Coinbase’s New Coin-To-Coin Model – Better Than Direct Deposit To Coin Conversions?

In a bid to further improve user experience on its trading platform, Coinbase just rolled out a new feature that allows traders directly trade with coins instead of converting to fiat first before trading those coins.

This action means that traders can now skip that extra step, when trading, and just go ahead with their trades. This is a good improvement as it shows that Coinbase values its user’s experience.

But, is this extra feature cheaper for traders to use? Will the erstwhile fiat to coin arrangement cost more than this new development?

This is an important question considering that in the past, all traders had to first convert whatever coin they had to dollars first and then use those dollars to buy the new coin.

For instance, if you wanted to buy BCH and had bitcoin, you would first convert the bitcoin to USD and then, buy the BCH with the USD. This process was quite slow and tedious, often causing traders to lose a significant part of their transactions in the often highly volatile market.

The new feature improves on this process, making cryptocurrencies easily accessible to all traders and users.

“By focusing on ease of use, and designing for simplicity, we’ve tried to make crypto more accessible to everyone. This latest feature that allows customers to convert from one crypto directly into another.”

Currently though, there’s a limit to the kinds of coins that can be traded directly with each other.

“Customers can convert between Bitcoin (BTC) and Ethereum (ETH), Ethereum Classic (ETC), Litecoin (LTC), 0x (ZRX), or Bitcoin Cash (BCH). Converting is available on and in the iOS and Android apps. Conversions complete instantly and at a lower cost than if done via two separate transactions.”

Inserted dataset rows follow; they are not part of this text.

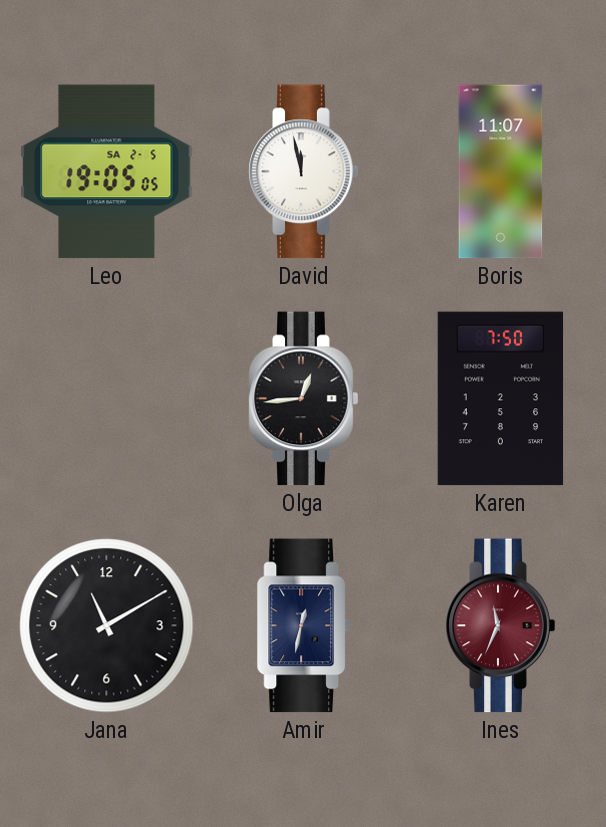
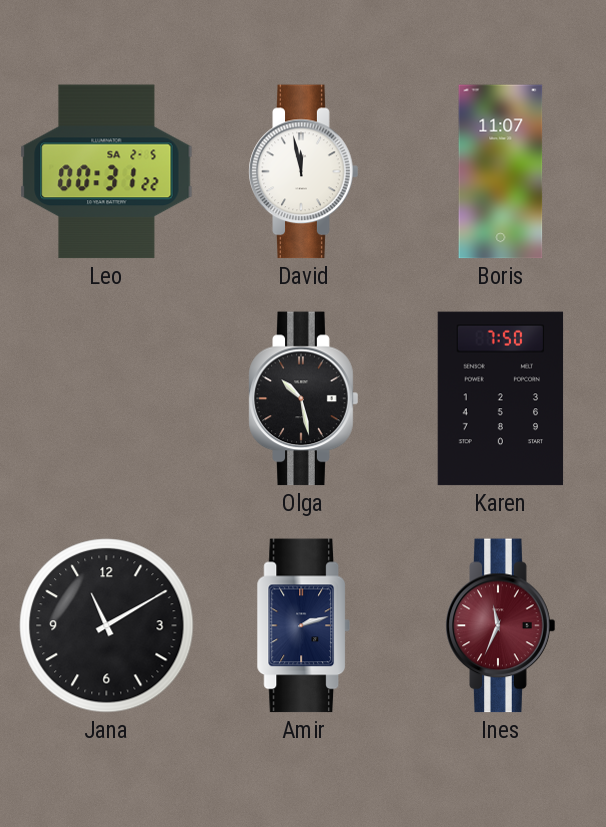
Leo: 19:05 -> 00:31
Olga: 12:44 -> 10:28
Amir: 12:32 -> 2:12
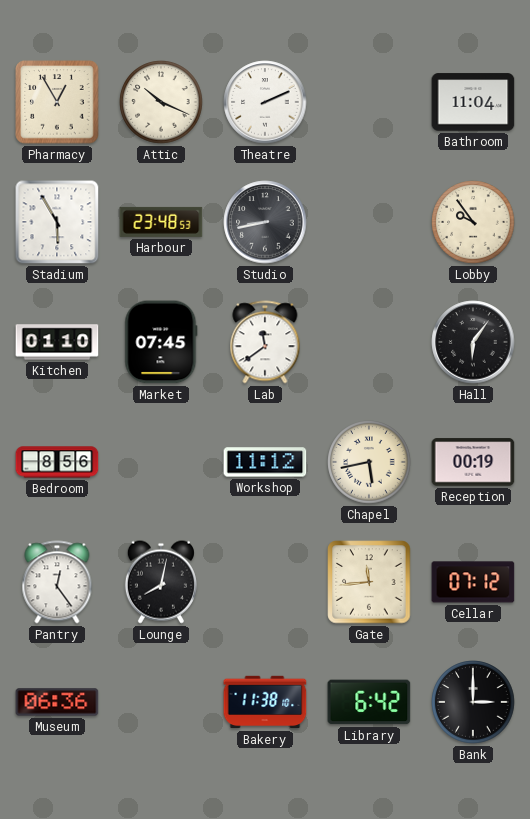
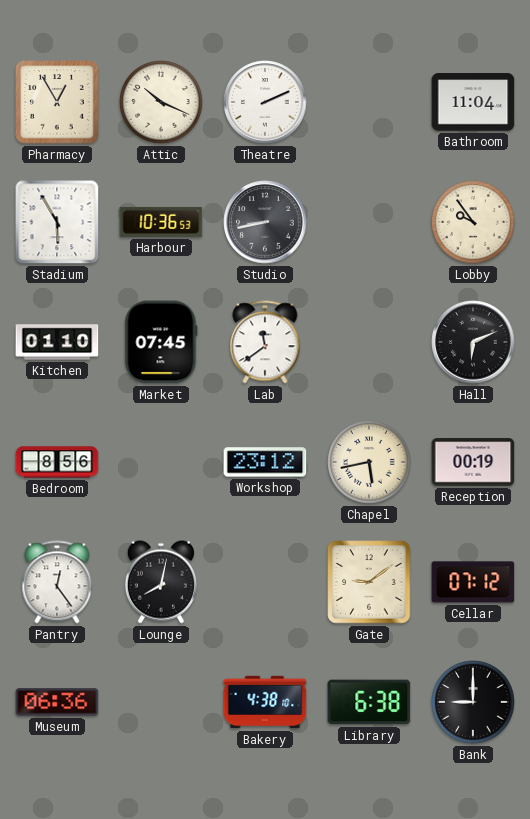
Harbour: 23:48 -> 10:36
Hall: 6:06 -> 6:11
Workshop: 11:12 -> 23:12
Gate: 11:44 -> 9:09
Bakery: 11:38 -> 4:38
Library: 6:42 -> 6:38
Bank: 3:00 -> 9:00
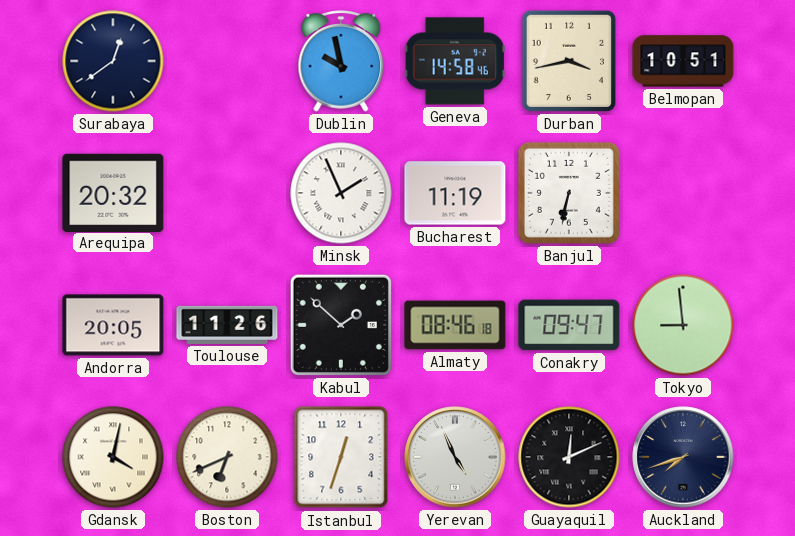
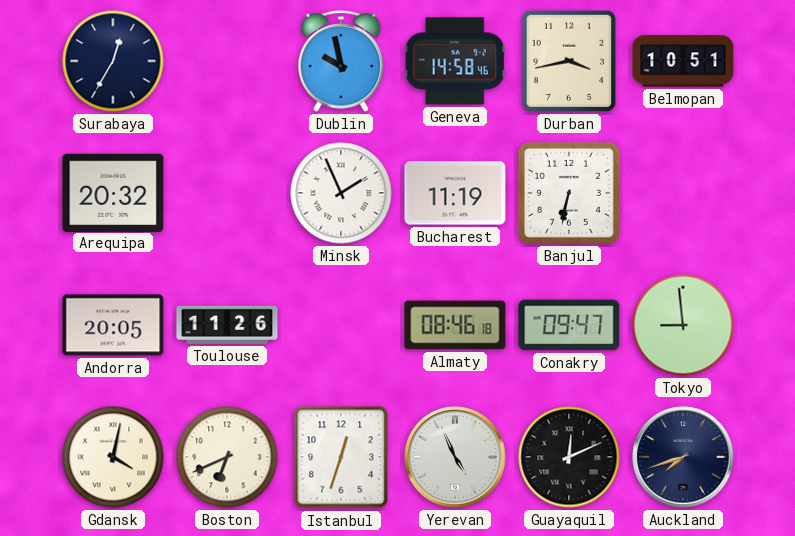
Surabaya: 12:39 -> 12:35
Kabul: 1:52 -> none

But, it does appear that the last sentence about transaction fees being cheaper isn’t really cheaper. A quick analysis of the cost implications show that the fees, while not astronomical, can still be quite significant, depending on the volume traded.

The exchange currently charges a lot for transactions. The spread fee fluctuates between 0.50 and 1 percent (or a flat fee of between $0.99 and $2.99 depending on the transaction volume), and is usually attached to a standard buy in fee of 1.49 percent.

Also, it charges a direct to coin fee of 1 percent. Combined, transaction fees are between 2.99 and 3.49 percent.

Worse is their instant buy using your card. This attracts a 3.99 percent fee. This is currently the highest fee charged by any crypto platform in the market. Other platforms like Binance and Bittrex only charge between 0.25 and 1 percent for all transactions.

While these charges might seem considerably higher than that of other exchanges, there are also the perks of the trader not being subjected to extreme volatility as the transactions are faster. So, the tradeoffs could be worth it over time.

Currently, the coin-to-coin trading option if only available to residents of 34 countries with native payment access. These are the first set of countries they’re testing these on.

Once all the kinks have been worked out and the feature proven to work seamlessly, the company will then open it up to all other countries allowed on its platform.